At first glance it’s hard to see how the open-source software framework Hadoop, which was developed for analyzing large data sets generated by web sites, would be useful for the power grid — open-source tools and utilities don’t often mix. But that was before the smart grid and its IT tools started to squeeze their way into the energy industry. Hadoop is in fact now being used by the Tennessee Valley Authority (TVA) and the North American Electric Reliability Corp. (NERC) to aggregate and process data about the health of the power grid, according to this blog post from Cloudera, a startup that’s commercializing Hadoop.
The TVA is collecting data about the reliability of electricity on the power grid using phasor measurement unit (PMU) devices. NERC has designated the TVA system as the national repository of such electrical data; it subsequently aggregates info from more than 100 PMU devices, including voltage, current, frequency and location, using GPS, several thousand times a second. Talk about information overload.

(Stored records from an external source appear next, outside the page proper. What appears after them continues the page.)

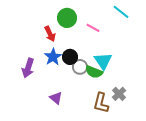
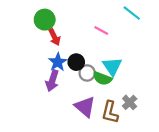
green circle: (67, 18) -> (45, 20), moved
purple arrow: (28, 68) -> (52, 81), moved
purple triangle: (56, 98) -> (85, 107), moved, size x1.5

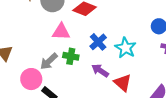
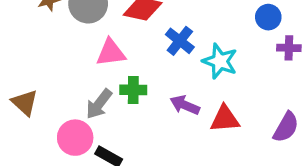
blue cross: (98, 42) -> (180, 41), moved
red triangle: (123, 83) -> (225, 119), turned -36

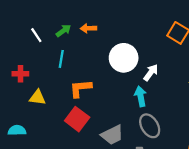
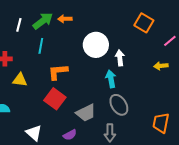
green arrow: (63, 31) -> (43, 21), size x1.5
white line: (36, 35) -> (19, 25), turned 48
white arrow: (151, 73) -> (120, 58), turned -42

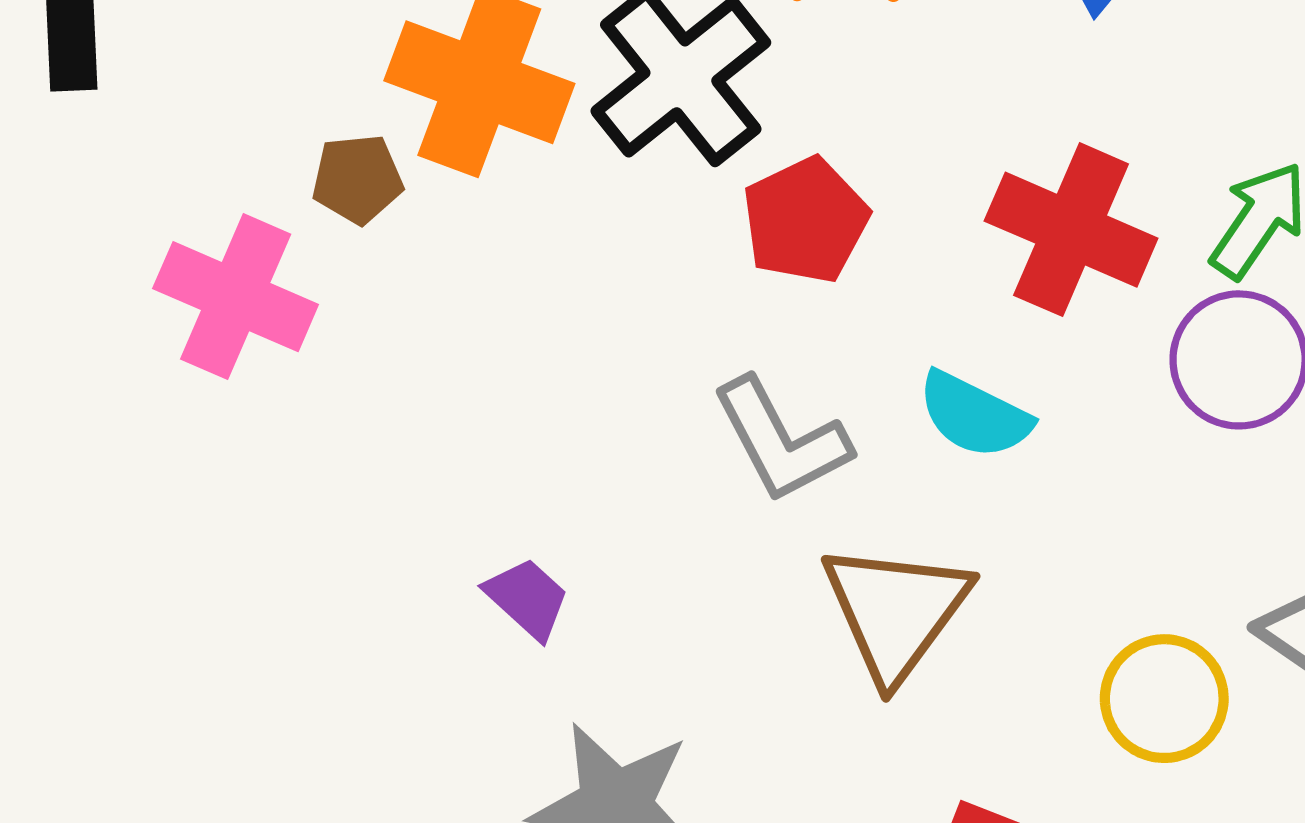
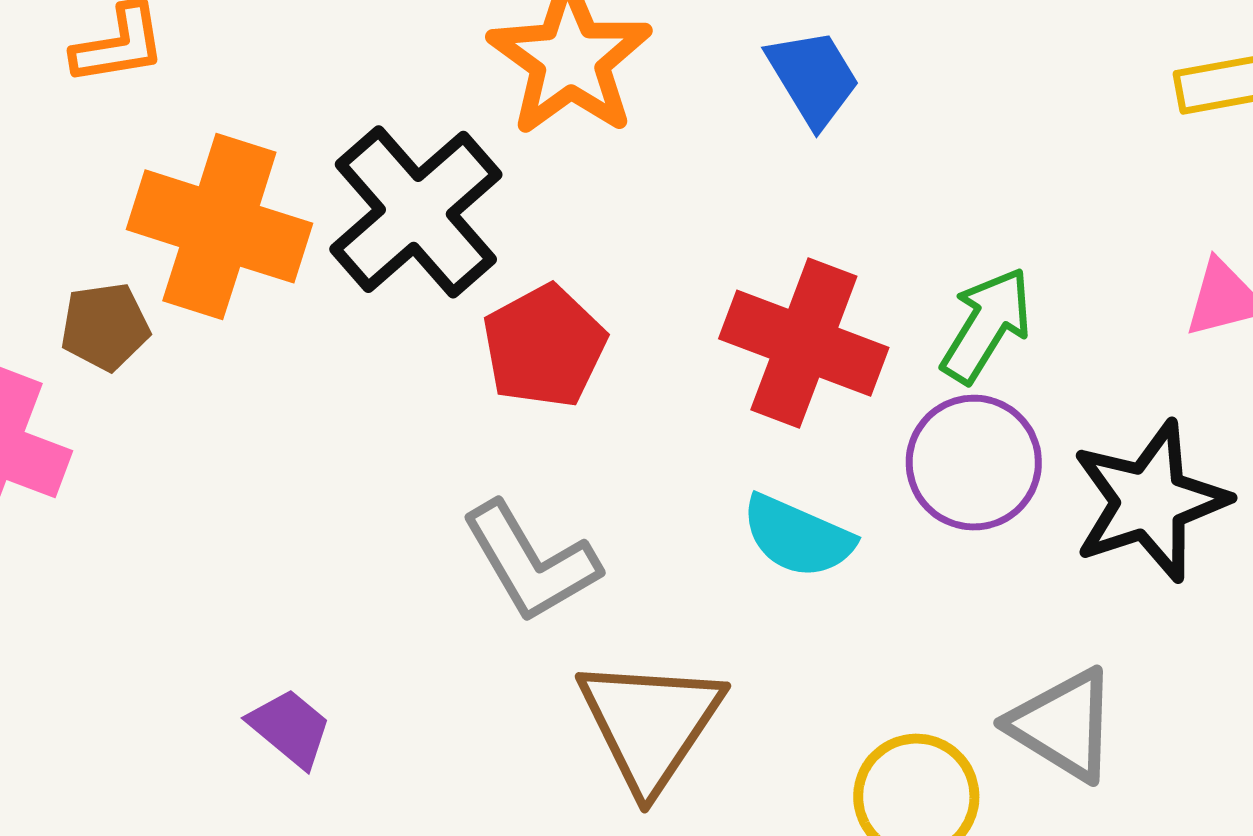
cyan semicircle: (974, 415) -> (798, 536), moved

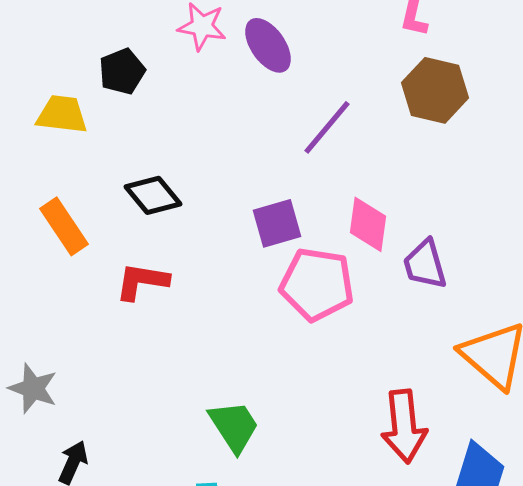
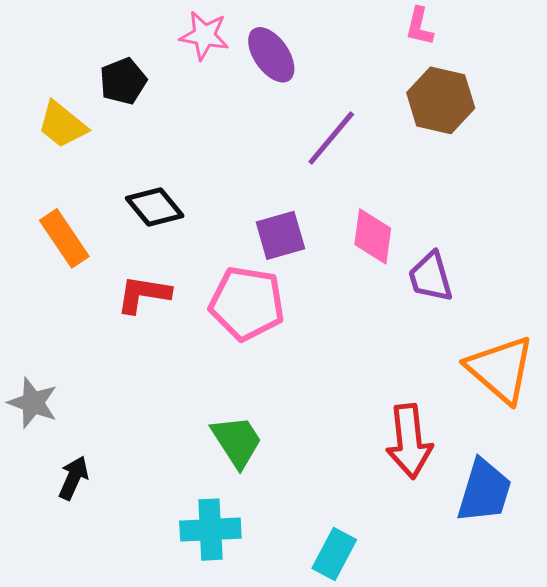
yellow trapezoid: (62, 114) -> (62, 125), turned -148
pink pentagon: (317, 284) -> (247, 303), moved

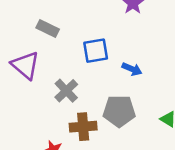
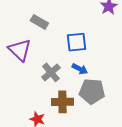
blue arrow: (132, 69) -> (80, 69), moved

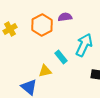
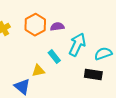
purple semicircle: (65, 17) -> (57, 27), moved

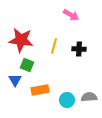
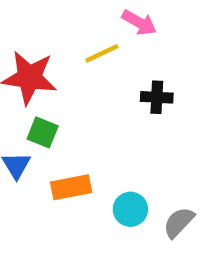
yellow line: (54, 46) -> (102, 53), moved, turned 49
gray semicircle: (89, 97) -> (179, 222), moved, turned -42

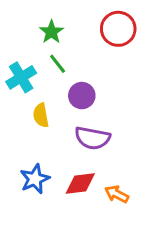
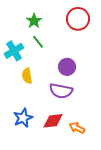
purple circle: (82, 96) -> (67, 67), moved

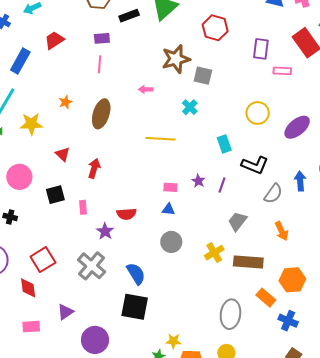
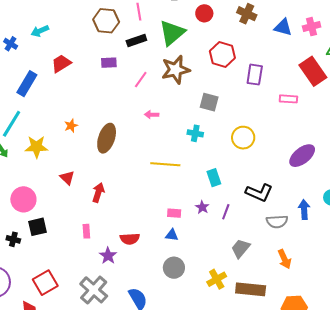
purple rectangle: (261, 49) -> (255, 75), moved
brown star: (176, 59) -> (176, 70), moved
pink line: (100, 64) -> (141, 80), moved, turned 30
cyan cross: (190, 107) -> (195, 133), turned -35
yellow circle: (258, 113) -> (243, 138), moved
cyan rectangle: (224, 144) -> (214, 178), moved
gray semicircle: (273, 194) -> (277, 222), turned 50
black square: (55, 195) -> (38, 227), moved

But TVA says Hadoop is a low-cost way to manage this massive amount of data so that it can be accessed all the time. Why? Because Hadoop has been designed to run on a lot of cheap commodity computers and uses two distributed features that make the system more reliable and easier to use to run processes on large sets of data.
The first important feature is Hadoop’s Distributed File System. It’s modeled on Google’s (s GOOG) File System, which distributes file system data across multiple servers and maintains multiple copies of all of it. The idea is that there will often be system failures, so when one server goes down, the information can still be accessed. Further, the system is able to constantly restore outages. The TVA says it “liked the idea of being able to lose whole physical machines and still have an operational file system due to Hadoop’s aggressive replication scheme.”
The other key part of Hadoop’s software is a Distributed Processing Framework, which uses an algorithm popularized by Google called “MapReduce” to partition compute jobs out to hundreds or thousands of nodes. MapReduce divides applications into bite-sized chunks of work across servers, processing the data where it is located. The TVA says it likes this feature because NERC and its researchers can access and run operations on the electrical data across the servers, in parallel, for quick results.
For the TVA, it’s about performance and price, according to Cloudera’s blog post:
In the end, Hadoop is a good fit for this project in that it allows us to employ commodity hardware and open source software at a fraction of the price of proprietary systems to achieve a much more manageable expenditure curve as our repository grows.
Given all the information that will be unearthed via the buildout of new transmission and distribution systems, as well as via the home energy management tools that emerge as part of the smart grid, cheap, powerful tools like Hadoop will inevitably make their way through even more industries, even ones in which terms like open source aren’t yet commonplace.